» Saved data entries:
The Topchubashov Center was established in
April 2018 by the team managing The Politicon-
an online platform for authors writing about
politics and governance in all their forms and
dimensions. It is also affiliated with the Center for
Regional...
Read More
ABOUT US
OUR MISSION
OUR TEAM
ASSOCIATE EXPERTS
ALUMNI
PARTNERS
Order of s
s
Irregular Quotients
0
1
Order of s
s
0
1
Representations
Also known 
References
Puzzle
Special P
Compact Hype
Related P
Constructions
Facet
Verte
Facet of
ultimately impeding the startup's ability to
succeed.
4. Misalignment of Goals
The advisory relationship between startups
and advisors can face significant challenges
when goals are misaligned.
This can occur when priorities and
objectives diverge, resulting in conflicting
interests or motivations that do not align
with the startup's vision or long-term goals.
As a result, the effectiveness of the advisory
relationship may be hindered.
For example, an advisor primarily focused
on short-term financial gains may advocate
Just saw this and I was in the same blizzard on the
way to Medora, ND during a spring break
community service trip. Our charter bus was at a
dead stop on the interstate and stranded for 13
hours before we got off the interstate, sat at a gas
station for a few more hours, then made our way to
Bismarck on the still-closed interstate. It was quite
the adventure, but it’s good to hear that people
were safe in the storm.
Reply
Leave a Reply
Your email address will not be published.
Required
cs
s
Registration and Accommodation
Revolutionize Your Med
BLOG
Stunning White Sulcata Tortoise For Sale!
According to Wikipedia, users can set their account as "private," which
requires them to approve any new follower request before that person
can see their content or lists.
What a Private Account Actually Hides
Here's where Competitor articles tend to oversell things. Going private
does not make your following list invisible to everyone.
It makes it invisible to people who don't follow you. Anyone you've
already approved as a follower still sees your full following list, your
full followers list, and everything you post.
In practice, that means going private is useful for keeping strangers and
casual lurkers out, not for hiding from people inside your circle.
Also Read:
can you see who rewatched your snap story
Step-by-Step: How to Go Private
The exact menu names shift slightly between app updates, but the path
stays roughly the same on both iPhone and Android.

» WHAT YOU NEED TO DO:
Your job is to restate all of the data word for word.

» PROBLEM SOLUTION:
The Topchubashov Center was established in
April 2018 by the team managing The Politicon-
an online platform for authors writing about
politics and governance in all their forms and
dimensions. It is also affiliated with the Center for
Regional...
Read More
ABOUT US
OUR MISSION
OUR TEAM
ASSOCIATE EXPERTS
ALUMNI
PARTNERS
Order of s
s
Irregular Quotients
0
1
Order of s
s
0
1
Representations
Also known 
References
Puzzle
Special P
Compact Hype
Related P
Constructions
Facet
Verte
Facet of
ultimately impeding the startup's ability to
succeed.
4. Misalignment of Goals
The advisory relationship between startups
and advisors can face significant challenges
when goals are misaligned.
This can occur when priorities and
objectives diverge, resulting in conflicting
interests or motivations that do not align
with the startup's vision or long-term goals.
As a result, the effectiveness of the advisory
relationship may be hindered.
For example, an advisor primarily focused
on short-term financial gains may advocate
Just saw this and I was in the same blizzard on the
way to Medora, ND during a spring break
community service trip. Our charter bus was at a
dead stop on the interstate and stranded for 13
hours before we got off the interstate, sat at a gas
station for a few more hours, then made our way to
Bismarck on the still-closed interstate. It was quite
the adventure, but it’s good to hear that people
were safe in the storm.
Reply
Leave a Reply
Your email address will not be published.
Required
cs
s
Registration and Accommodation
Revolutionize Your Med
BLOG
Stunning White Sulcata Tortoise For Sale!
According to Wikipedia, users can set their account as "private," which
requires them to approve any new follower request before that person
can see their content or lists.
What a Private Account Actually Hides
Here's where Competitor articles tend to oversell things. Going private
does not make your following list invisible to everyone.
It makes it invisible to people who don't follow you. Anyone you've
already approved as a follower still sees your full following list, your
full followers list, and everything you post.
In practice, that means going private is useful for keeping strangers and
casual lurkers out, not for hiding from people inside your circle.
Also Read:
can you see who rewatched your snap story
Step-by-Step: How to Go Private
The exact menu names shift slightly between app updates, but the path
stays roughly the same on both iPhone and Android.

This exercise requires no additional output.